Question 1 - Simple Linear Regression

Load the relevant packages.

library("jrModellingBio")
library("broom")
library("tidyverse")

\newthought{Lets return} to the yeast data to practice some more advanced analyses.

The data can be obtained from:

data(yeast, package = "jrModellingBio")
  1. Lets fit a linear regression model as follows: Use mcg as the y or response variable and use gvh as the x or explanatory variable. Should gvh be included in the model to explain variatio in mcg?
m = lm(mcg ~ gvh, data = yeast)
tidy_m = tidy(m)
tidy_m
##The p-value for the gradient is 0.01
##This suggests gvh is useful in explaining variation in 
  1. Plot the data with gvh on the x-axis and mcg on the y-axis. You can use ggplot2 or base, but as in the notes we'll be using ggplot2 for the solutions. Add a dashed red line indicating the line of best fit.
library("ggplot2")
ggplot(yeast, aes(x = gvh, y = mcg)) +
    geom_point() +
    geom_abline(intercept = tidy_m$estimate[1],
                    slope = tidy_m$estimate[2],
                linetype = 2, colour = "red")
ggplot(yeast, aes(x = gvh, y = mcg)) +
    geom_point() +
    geom_abline(intercept = tidy_m$estimate[1],
                    slope = tidy_m$estimate[2],
                linetype = 2, colour = "red") +
    theme_bw()
  1. Plot the standardised residuals against the fitted values.
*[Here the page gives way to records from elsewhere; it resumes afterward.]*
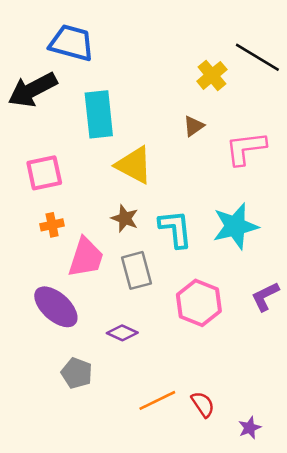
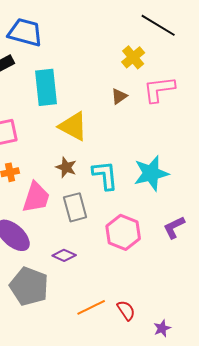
black line: (257, 57) -> (158, 25), moved
pink L-shape: (246, 148) -> (159, 89), moved
gray pentagon: (77, 373) -> (29, 286), size x1.6

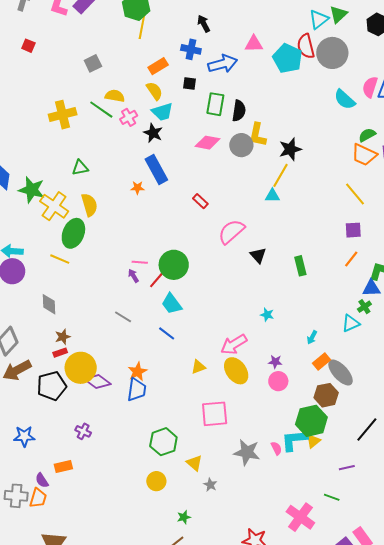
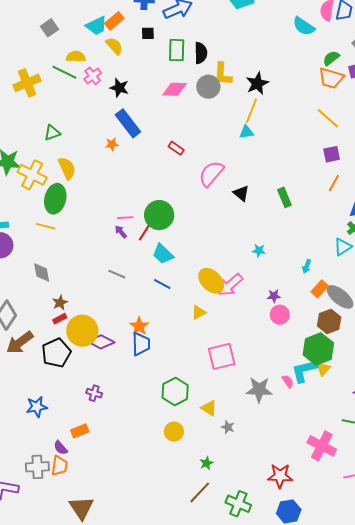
cyan trapezoid: (162, 112) -> (96, 26), moved
yellow ellipse: (236, 371) -> (211, 281), moved

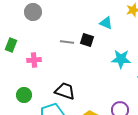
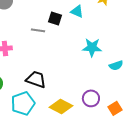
black square: (87, 40) -> (55, 18), moved

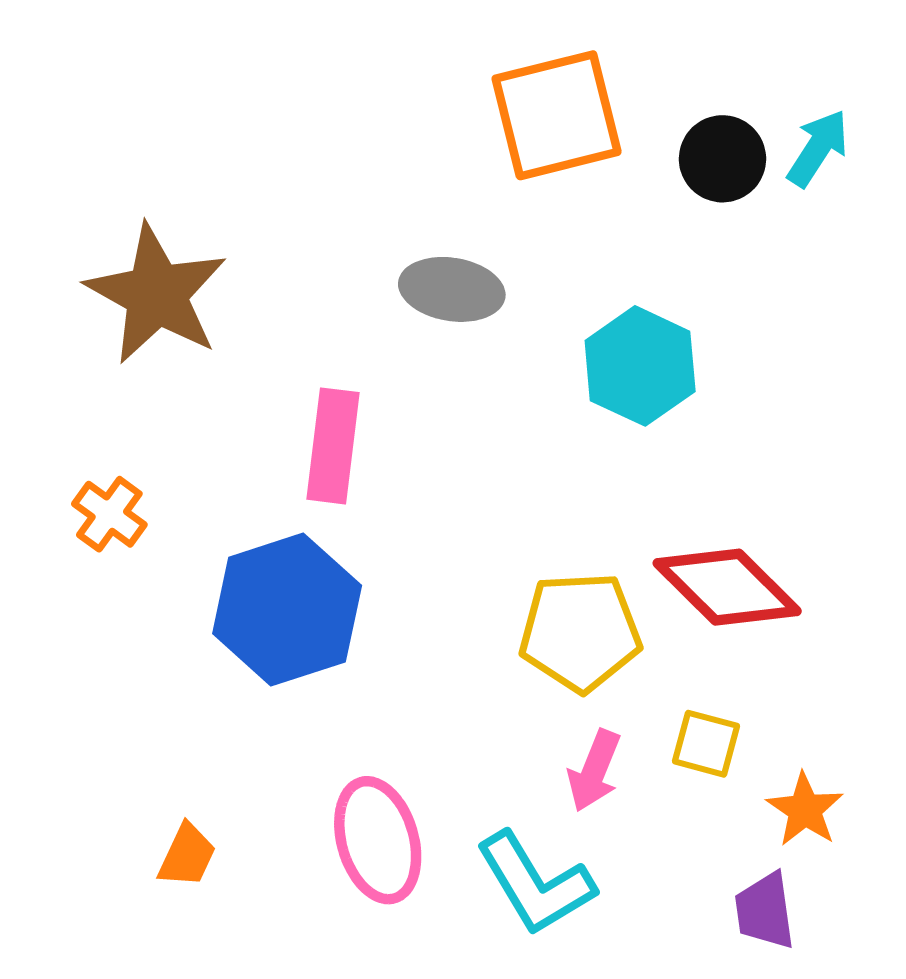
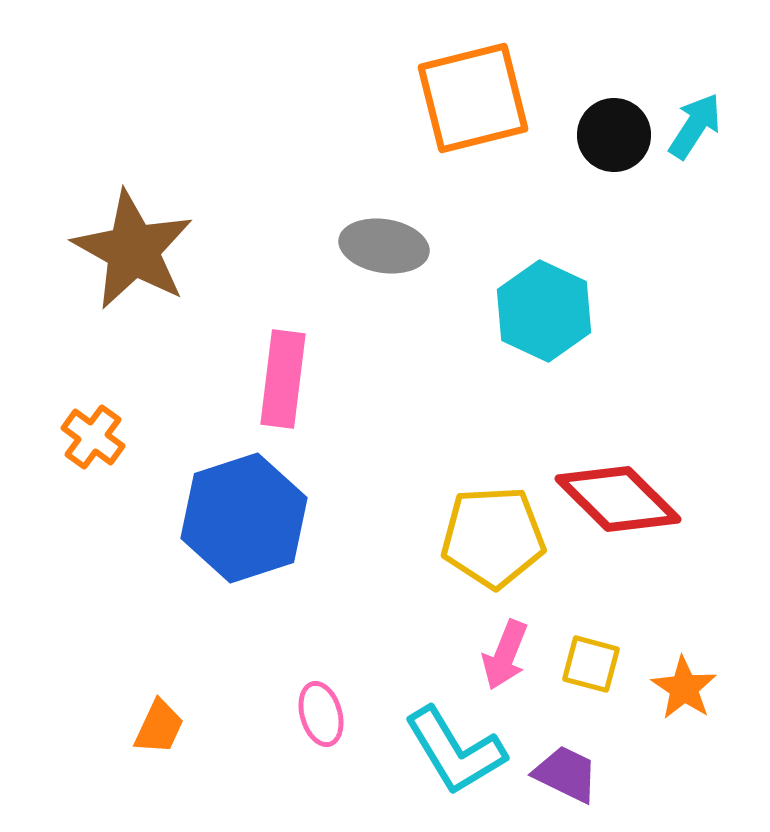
yellow square: (706, 744) -> (591, 664), moved
pink ellipse: (378, 840) -> (321, 714), size x0.6
purple trapezoid: (765, 911) -> (566, 774), moved, turned 124

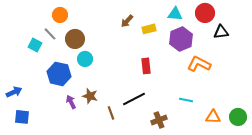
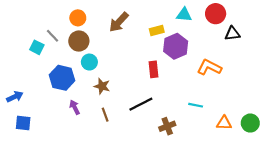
orange circle: (60, 15) -> (78, 18), moved
brown arrow: (127, 21) -> (119, 22), moved, size x1.5
purple hexagon: (181, 39) -> (176, 46), moved
brown star: (90, 96) -> (102, 86), moved
brown line: (111, 113) -> (105, 115), moved

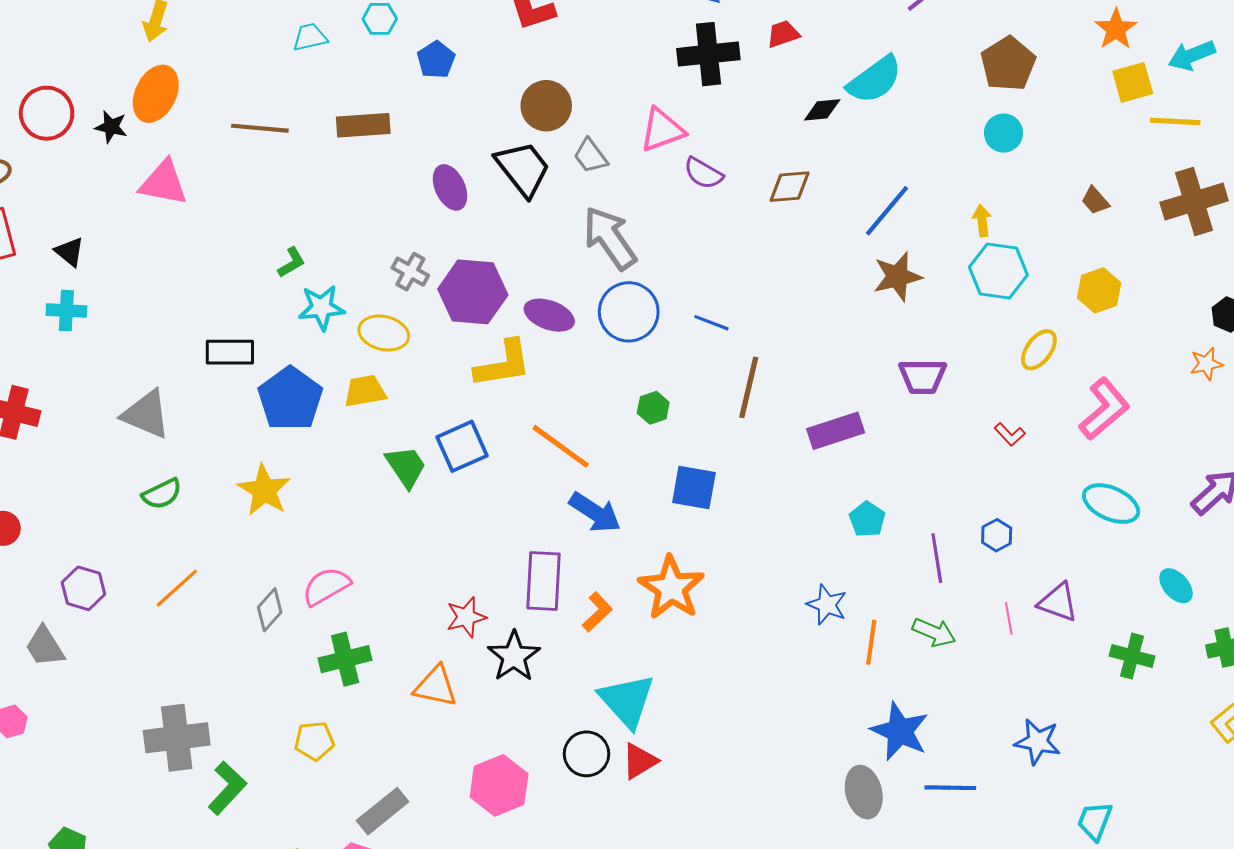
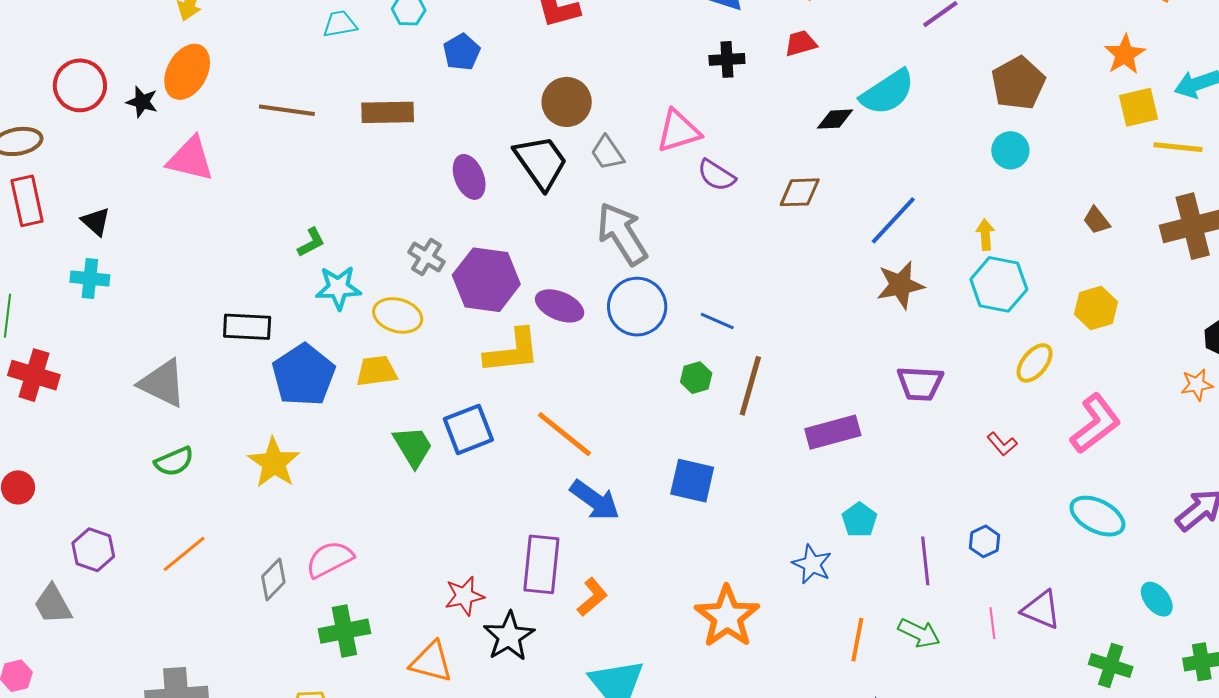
black cross: (708, 54) -> (727, 59), size x0.6
green hexagon: (653, 408) -> (696, 378), moved
orange star: (671, 588) -> (727, 617), moved
blue star: (827, 605) -> (812, 564), moved

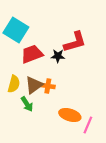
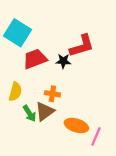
brown triangle: (34, 85) -> (45, 111), moved

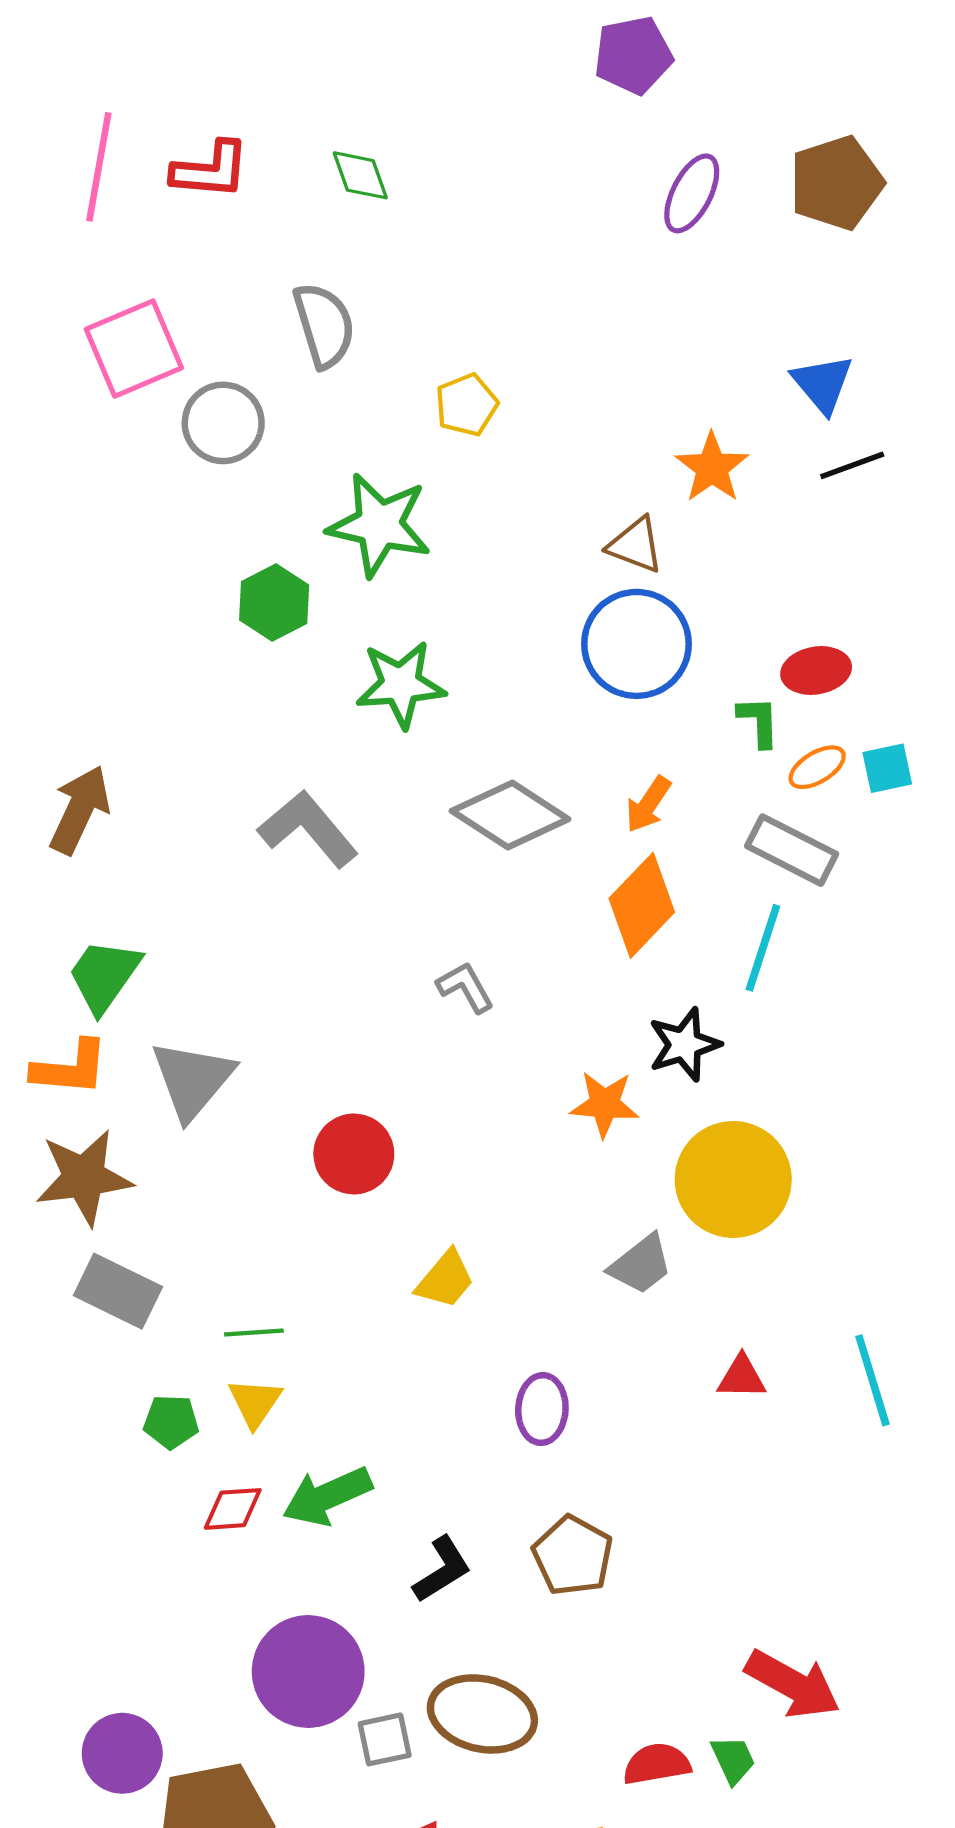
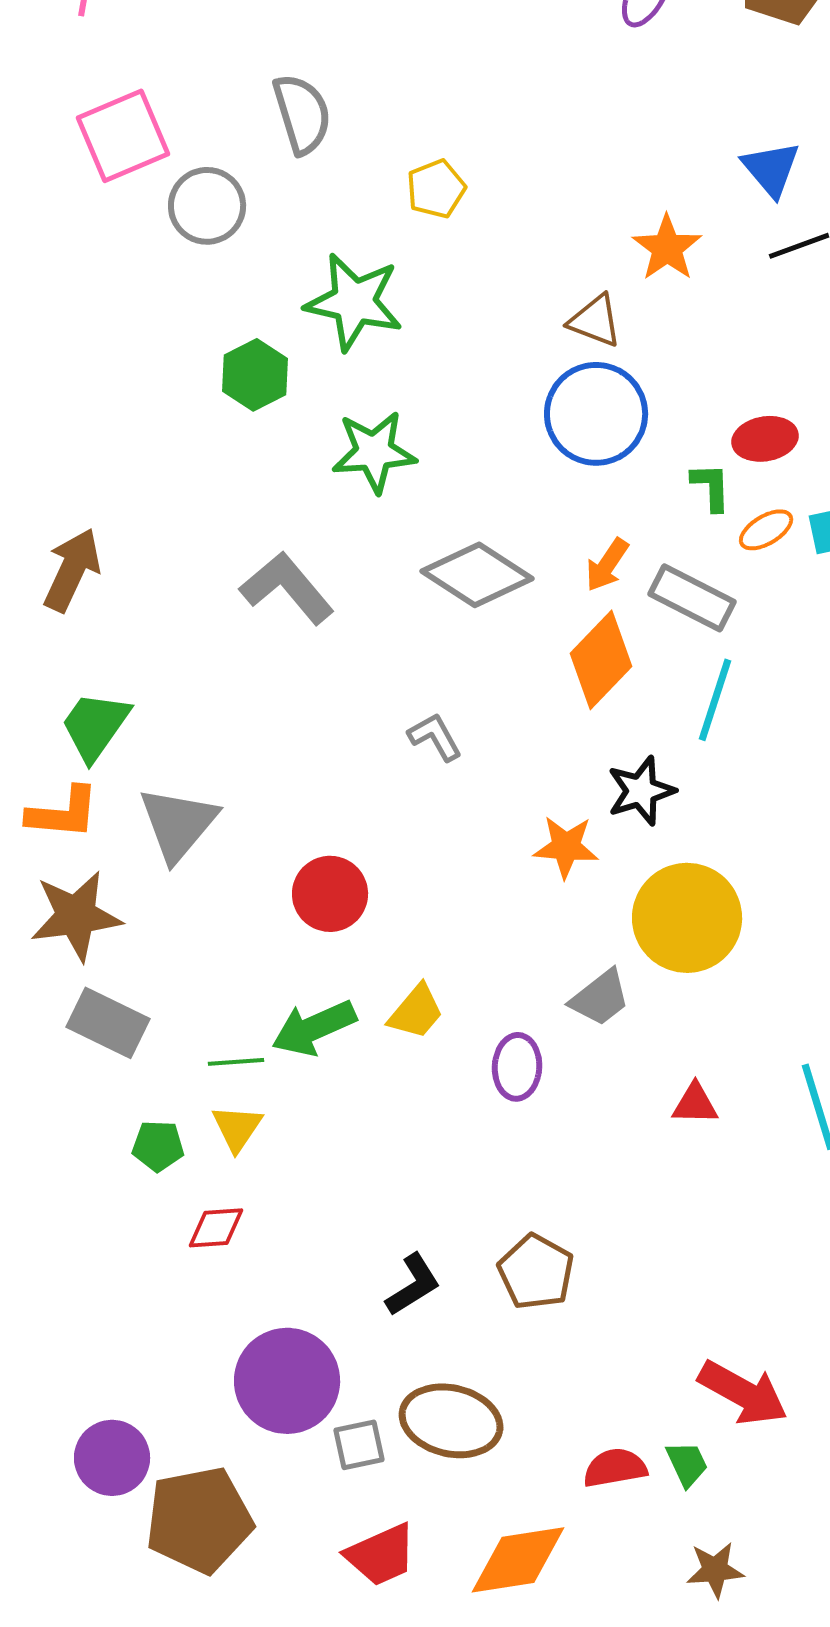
gray rectangle: (792, 850) -> (692, 598), moved
purple ellipse: (542, 1409) -> (517, 1067), moved
green arrow: (327, 1496) -> (314, 1028), moved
Does the graph look random? Hint: Use augment()
##Model diagnosics look good
m_aug = augment(m)
ggplot(m_aug, aes(x = .fitted, y = .std.resid)) +
    geom_point() +
    geom_hline(
        yintercept = c(0, -2, 2),
        linetype = c(2, 3, 3),
        colour = c("red", "green", "green")
    )
  1. Construct a q-q plot of the standardised residuals.
ggplot(m_aug, aes(sample = .std.resid)) +
    geom_qq() +
    geom_qq_line(colour = "steelblue",
                linetype = 2) 
##Model diagnosics look good
  1. What is wrong with this model? Discuss (in less than 20 words).
# When we fit a regression model we are implicitly assuming a causal relationship.
# In this case we are talking about two measurements of signal peptides, one is
# unlikely to be caused by the other but they are correlated because some (as yet) 
# unseen variable is causally related to both.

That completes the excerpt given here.